Dabei sieht der Senat die Rechte der einzelnen Arbeitnehmer im übrigen durch die privilegierte Beteiligung des Betriebsrats am Kug-Verfahren noch besonders geschützt. Die Frage der Kurzarbeit fällt in den Katalog zwingender Mitbestimmungsrechte des Betriebsrates gemäß § 87 Betriebsverfassungsgesetz (BetrVG). Tatsächlich wurde ja auch im vorliegenden Fall hierzu eine Betriebsvereinbarung gemäß §§ 77 f. BetrVG zur Einführung der Kurzarbeit abgeschlossen. Darüber hinaus bleibt den betroffenen Arbeitnehmern nicht nur die individuelle Klagemöglichkeit gegen den Arbeitgeber, sondern ihnen steht noch das individuelle Beschwerderecht gemäß §§ 84 f. BetrVG zur Verfügung, wenn sie sich benachteiligt oder ungerecht behandelt oder in sonstiger Weise beeinträchtigt fühlen. Dieser Weg ermöglicht den betroffenen Arbeitnehmern eine zeit- und kostensparende innerbetriebliche Klärung, notfalls auch durch Anrufung der Einigungsstelle.
Angesichts der Tatsache, dass bei der Einführung von Kurzarbeit typischerweise eine größere Zahl von Arbeitnehmern betroffen ist, würde nach Ansicht des Senates andererseits die zusätzliche Einräumung individueller Klagerechte für die betroffenen Arbeitnehmer gegenüber der Bundesanstalt für Arbeit offensichtlich die Gefahr bergen, die gebotene zügige Abwicklung von Kurzarbeitsfällen zu erschweren. Insofern sprechen nach Ansicht des Senats also auch Gründe der Verwaltungspraktikabilität für die Auffassung der herrschenden Meinung.
Nach alledem konnte die Berufung somit keinen Erfolg haben.
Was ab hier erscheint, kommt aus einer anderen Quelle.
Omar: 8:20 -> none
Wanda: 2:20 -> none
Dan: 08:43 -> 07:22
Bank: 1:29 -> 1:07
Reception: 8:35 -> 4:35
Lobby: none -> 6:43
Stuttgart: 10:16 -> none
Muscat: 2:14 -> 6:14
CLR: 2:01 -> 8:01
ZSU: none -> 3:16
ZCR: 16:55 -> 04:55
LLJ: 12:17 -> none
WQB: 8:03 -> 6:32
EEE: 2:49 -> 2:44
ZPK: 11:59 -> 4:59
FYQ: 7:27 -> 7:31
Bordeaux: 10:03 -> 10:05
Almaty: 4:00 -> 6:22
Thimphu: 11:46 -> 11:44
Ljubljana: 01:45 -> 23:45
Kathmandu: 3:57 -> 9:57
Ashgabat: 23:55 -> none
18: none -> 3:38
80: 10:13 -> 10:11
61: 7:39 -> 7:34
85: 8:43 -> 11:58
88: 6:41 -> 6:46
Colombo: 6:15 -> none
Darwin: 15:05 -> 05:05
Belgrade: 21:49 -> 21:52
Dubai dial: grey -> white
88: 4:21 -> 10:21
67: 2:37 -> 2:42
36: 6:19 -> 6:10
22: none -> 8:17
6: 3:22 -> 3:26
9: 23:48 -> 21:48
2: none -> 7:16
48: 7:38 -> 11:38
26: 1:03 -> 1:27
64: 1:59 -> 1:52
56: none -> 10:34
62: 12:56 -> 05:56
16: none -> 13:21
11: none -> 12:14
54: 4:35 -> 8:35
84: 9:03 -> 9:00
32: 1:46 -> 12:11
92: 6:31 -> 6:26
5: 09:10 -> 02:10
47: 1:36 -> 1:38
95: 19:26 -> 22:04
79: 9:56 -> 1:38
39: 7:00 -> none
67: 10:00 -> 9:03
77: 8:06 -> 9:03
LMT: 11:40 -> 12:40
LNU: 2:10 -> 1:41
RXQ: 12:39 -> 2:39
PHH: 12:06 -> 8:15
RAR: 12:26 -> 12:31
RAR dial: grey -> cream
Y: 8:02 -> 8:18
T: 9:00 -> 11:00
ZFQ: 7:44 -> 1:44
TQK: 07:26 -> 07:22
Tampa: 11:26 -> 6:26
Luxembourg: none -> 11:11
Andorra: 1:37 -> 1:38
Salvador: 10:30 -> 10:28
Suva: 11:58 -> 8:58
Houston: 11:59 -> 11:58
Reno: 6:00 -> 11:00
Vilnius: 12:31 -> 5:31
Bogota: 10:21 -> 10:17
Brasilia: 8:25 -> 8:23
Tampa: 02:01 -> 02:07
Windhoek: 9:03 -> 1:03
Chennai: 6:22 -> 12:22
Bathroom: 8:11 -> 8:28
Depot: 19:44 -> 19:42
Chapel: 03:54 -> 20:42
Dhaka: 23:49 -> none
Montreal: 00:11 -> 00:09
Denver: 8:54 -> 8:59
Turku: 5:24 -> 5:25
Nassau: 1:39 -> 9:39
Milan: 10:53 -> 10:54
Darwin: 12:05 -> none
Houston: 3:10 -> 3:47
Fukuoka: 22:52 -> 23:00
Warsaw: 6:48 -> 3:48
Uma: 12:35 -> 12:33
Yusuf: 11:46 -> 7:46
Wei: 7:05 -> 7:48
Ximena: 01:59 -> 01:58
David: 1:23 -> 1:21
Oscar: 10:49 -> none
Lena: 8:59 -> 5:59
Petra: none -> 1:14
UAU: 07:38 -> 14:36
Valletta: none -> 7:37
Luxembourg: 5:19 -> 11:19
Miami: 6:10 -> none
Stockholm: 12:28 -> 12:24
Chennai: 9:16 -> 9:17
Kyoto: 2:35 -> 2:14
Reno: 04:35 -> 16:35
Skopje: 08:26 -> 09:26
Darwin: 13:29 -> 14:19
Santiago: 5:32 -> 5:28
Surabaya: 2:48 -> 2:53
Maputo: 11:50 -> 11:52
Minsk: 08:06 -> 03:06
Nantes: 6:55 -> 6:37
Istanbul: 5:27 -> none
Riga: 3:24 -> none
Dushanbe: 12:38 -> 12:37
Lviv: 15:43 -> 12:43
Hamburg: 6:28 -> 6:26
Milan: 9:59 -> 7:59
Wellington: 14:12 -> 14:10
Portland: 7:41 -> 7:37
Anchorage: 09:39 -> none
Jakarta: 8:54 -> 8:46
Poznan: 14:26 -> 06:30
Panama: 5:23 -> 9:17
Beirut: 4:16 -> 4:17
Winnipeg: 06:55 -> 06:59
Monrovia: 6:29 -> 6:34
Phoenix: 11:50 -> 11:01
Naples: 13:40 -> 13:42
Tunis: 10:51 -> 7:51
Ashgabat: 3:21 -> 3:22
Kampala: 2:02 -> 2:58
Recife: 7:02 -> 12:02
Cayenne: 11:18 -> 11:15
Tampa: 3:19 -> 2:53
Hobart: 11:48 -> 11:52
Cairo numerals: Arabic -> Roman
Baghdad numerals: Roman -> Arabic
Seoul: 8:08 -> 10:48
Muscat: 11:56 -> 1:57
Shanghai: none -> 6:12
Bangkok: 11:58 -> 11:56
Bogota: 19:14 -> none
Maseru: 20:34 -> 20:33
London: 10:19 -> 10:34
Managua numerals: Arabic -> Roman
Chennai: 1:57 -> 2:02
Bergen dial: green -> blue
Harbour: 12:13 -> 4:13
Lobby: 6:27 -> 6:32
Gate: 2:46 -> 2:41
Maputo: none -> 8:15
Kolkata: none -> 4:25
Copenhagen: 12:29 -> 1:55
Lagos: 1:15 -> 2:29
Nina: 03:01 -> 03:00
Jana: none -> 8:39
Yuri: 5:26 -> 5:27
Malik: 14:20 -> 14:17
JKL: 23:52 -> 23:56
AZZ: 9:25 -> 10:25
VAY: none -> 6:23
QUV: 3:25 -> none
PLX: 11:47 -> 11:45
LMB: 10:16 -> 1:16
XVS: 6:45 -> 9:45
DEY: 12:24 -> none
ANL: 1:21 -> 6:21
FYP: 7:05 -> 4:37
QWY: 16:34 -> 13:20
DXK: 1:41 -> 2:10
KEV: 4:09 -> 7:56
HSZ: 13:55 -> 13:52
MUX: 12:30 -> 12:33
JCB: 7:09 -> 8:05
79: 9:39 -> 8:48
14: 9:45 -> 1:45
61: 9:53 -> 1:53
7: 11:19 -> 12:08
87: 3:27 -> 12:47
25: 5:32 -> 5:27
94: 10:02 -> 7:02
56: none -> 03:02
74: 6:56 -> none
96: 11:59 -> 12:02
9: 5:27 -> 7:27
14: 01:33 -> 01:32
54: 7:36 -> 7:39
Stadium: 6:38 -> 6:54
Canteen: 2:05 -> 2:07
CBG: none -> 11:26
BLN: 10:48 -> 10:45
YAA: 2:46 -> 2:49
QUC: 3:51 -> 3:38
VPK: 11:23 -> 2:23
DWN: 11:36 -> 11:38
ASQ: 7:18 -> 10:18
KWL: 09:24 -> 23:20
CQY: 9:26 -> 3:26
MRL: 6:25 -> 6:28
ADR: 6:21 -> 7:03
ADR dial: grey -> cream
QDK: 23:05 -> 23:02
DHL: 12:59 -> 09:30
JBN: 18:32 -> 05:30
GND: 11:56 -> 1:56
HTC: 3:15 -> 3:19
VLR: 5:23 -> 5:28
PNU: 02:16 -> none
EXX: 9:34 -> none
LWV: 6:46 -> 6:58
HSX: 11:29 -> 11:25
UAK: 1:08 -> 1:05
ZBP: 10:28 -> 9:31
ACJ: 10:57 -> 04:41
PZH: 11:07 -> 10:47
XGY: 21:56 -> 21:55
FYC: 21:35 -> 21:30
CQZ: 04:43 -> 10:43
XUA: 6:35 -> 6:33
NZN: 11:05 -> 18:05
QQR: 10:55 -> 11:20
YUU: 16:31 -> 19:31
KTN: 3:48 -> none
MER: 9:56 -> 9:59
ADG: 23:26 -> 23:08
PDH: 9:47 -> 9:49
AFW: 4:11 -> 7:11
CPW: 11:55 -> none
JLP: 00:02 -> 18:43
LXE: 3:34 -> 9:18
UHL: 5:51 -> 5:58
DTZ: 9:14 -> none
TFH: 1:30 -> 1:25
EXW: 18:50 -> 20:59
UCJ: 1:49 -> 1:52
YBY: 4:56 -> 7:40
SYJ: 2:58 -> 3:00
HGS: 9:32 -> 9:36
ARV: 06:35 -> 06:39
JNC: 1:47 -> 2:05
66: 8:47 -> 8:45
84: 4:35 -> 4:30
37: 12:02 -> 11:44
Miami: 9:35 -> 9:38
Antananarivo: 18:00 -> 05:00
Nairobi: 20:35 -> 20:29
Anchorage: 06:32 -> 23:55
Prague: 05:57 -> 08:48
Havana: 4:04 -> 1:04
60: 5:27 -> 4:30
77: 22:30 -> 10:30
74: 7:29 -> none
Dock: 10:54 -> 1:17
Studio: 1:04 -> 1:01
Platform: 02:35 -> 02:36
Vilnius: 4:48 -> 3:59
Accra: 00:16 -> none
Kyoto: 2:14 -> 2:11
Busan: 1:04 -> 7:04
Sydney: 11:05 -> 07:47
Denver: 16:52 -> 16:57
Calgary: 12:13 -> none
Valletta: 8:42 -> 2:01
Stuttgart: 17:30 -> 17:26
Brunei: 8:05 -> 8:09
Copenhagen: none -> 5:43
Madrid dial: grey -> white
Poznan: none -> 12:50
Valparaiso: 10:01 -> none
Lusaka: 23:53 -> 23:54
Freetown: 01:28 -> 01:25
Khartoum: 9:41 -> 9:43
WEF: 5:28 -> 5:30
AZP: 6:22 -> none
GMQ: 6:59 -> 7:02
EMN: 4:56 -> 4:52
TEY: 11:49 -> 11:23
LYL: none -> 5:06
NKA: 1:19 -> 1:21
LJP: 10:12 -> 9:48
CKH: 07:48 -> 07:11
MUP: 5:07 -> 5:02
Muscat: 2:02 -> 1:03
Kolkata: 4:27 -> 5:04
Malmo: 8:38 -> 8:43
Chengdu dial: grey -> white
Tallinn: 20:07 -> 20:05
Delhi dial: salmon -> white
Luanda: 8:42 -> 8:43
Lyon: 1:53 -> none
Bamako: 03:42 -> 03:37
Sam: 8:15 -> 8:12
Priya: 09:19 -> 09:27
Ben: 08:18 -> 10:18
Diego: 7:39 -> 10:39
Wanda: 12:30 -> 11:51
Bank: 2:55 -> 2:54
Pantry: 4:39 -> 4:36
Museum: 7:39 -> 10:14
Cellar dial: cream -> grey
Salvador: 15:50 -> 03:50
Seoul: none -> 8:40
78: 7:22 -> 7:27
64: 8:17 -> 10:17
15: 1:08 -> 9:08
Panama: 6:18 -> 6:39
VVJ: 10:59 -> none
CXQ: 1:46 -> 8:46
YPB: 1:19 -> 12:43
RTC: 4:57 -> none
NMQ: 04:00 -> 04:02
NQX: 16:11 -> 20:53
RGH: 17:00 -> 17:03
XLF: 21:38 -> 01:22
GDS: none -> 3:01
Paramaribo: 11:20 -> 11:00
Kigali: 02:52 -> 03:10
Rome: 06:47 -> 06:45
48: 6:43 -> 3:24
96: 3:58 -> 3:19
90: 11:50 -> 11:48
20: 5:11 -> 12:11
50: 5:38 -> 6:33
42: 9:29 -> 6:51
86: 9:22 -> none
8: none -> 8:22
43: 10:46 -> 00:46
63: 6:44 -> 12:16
Die Klage hinsichtlich der Leistungsansprüche für die Monate Februar bis Juni 1997 war abzuweisen, weil sie schon mangels Durchführung des erforderlichen Vorverfahrens unzulässig ist (§ 78 SGG). Wie sich aus dem Widerspruchsbescheid der Beklagten vom 2. April 1997 gegenüber dem Kläger klar ergibt, betraf diese Entscheidung lediglich den Monat Januar 1997 und dementsprechend hat der Kläger seinen Antrag vor dem SG auch auf diesen Zeitraum beschränkt.
Die Kostenentscheidung folgt aus § 193 SGG. Die Revision war gemäß § 160 Abs. 2 Nr. 1 SGG zuzulassen.